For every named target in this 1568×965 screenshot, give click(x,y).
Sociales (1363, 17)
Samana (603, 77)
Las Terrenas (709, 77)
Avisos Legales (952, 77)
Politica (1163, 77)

-- -- --

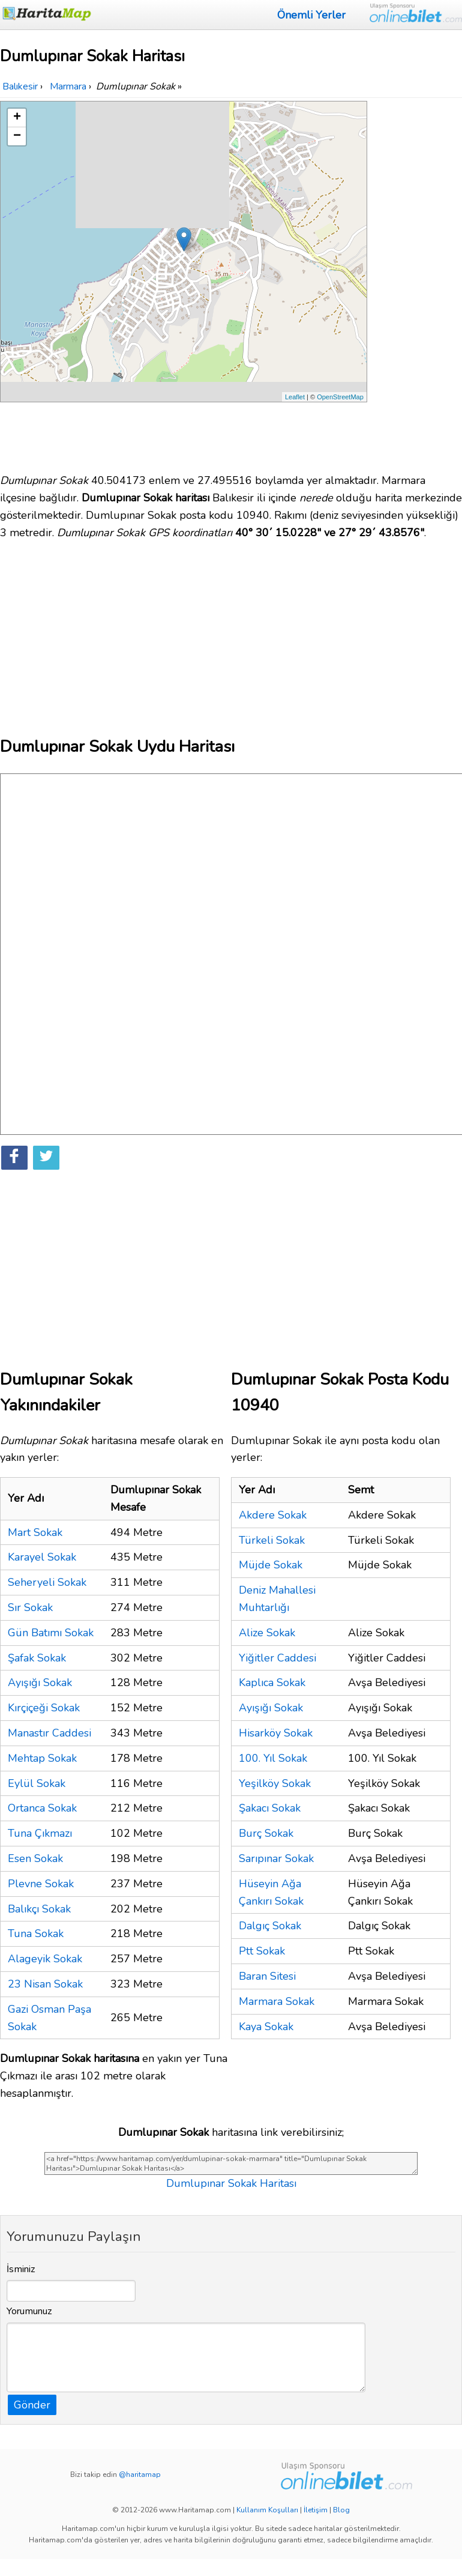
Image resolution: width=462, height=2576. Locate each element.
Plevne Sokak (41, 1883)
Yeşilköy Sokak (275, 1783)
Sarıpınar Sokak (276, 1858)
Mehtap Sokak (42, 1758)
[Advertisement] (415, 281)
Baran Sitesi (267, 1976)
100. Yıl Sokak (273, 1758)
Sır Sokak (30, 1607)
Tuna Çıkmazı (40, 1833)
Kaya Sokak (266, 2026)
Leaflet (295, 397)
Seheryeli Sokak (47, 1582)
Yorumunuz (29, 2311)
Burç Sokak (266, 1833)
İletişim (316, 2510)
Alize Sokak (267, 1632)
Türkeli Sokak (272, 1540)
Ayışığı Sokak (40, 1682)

-- -- --

● **Task instructions**: From the material above, set down exactly the lines between the line holding "Yorumunuz (29, 2311)" and the line holding "Ayışığı Sokak (40, 1682)", inclusive. Include nothing else.

● **Response to this exercise**:
Yorumunuz (29, 2311)
Burç Sokak (266, 1833)
İletişim (316, 2510)
Alize Sokak (267, 1632)
Türkeli Sokak (272, 1540)
Ayışığı Sokak (40, 1682)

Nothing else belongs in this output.